I took refuge in Philip en de anderen, the first novel of Cees Nooteboom. I can’t really read the text fluently, but I can make out a lot more than I thought I could; my French was almost this bad ten years ago. But even when I can make out the words, the meaning eludes me.

Ik was toen nog erg klein en ik kon niet bij de bel. Op de deur bonzen of met de brievenbus klepperen, soals ik anders altijd deed, durfde ik hier niet. Ten einde raad ben ik toen maar rond het huis gelopen. Mijn oom Alexander zat in een manke crapaud van verschoten paars pluche, met drie gelige antimakassars, en hij was inderdaad de vreemdste man die ik ooit geziet had.

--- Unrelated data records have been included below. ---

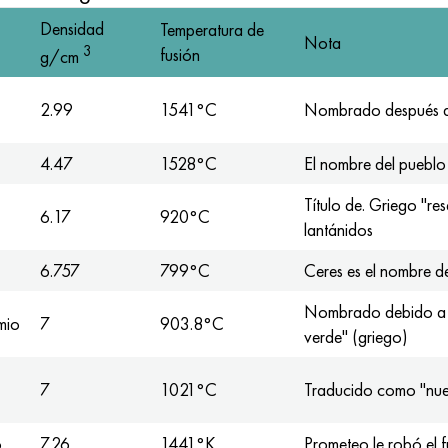
Densidad
Temperatura de
Nota
3
fusión
g/cm
2.99
1541°C
Nombrado después d
4.47
1528°C
El nombre del pueblo 
Título de. Griego "re
6.17
920°C
lantánidos
6.757
799°С
Ceres es el nombre d
Nombrado debido a la
mio
7
903.8°С
verde" (griego)
7
1021°С
Traducido como "nu
o
7.26
1441°K
Prometeo le robó el f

I was very short at the time and I couldn’t reach the bell. To bang on the door or clap the letter box, as I would do anywhere else, I didn’t dare here. At my wits’ end, I walked around the house. My uncle Alexander sat in a lame squat armchair upholstered in faded purple plush, with three yellowing antimacassars, and he was indeed the strangest man I’d ever seen.

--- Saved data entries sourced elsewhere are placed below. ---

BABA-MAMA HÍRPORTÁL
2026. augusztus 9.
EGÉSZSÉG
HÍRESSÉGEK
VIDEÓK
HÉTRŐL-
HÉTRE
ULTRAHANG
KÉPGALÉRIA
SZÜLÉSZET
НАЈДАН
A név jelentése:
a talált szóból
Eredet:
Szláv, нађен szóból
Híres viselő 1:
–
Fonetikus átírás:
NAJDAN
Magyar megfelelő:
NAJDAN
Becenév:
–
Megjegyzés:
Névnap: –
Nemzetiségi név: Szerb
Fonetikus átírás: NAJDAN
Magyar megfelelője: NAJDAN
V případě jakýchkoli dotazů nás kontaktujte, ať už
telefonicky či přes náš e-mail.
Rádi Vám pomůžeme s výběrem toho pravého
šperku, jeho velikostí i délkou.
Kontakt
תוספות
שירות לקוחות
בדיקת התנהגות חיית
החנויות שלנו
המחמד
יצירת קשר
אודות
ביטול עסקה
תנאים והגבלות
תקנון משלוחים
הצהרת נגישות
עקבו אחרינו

There’s something about the walking around the house that I must be getting wrong. Is Alexander sitting outside? And why would an armchair be “lame” (or “limping”)? I had to look up crapaud in Robert, where I found that it is indeed used with fauteuil to mean “squat armchair.” It’s all rather dream-like. I can’t find a copy of the English translation published in 1988, but I did find it in French at Alibris. Until it arrives, I’ll content myself with Nescio, who, after all, is said to be the “most beloved” Dutch writer, and whose stories I have in their fine NYRB trasnlation.

I’m this close to re-reading Colm Tóibín’s Brooklyn.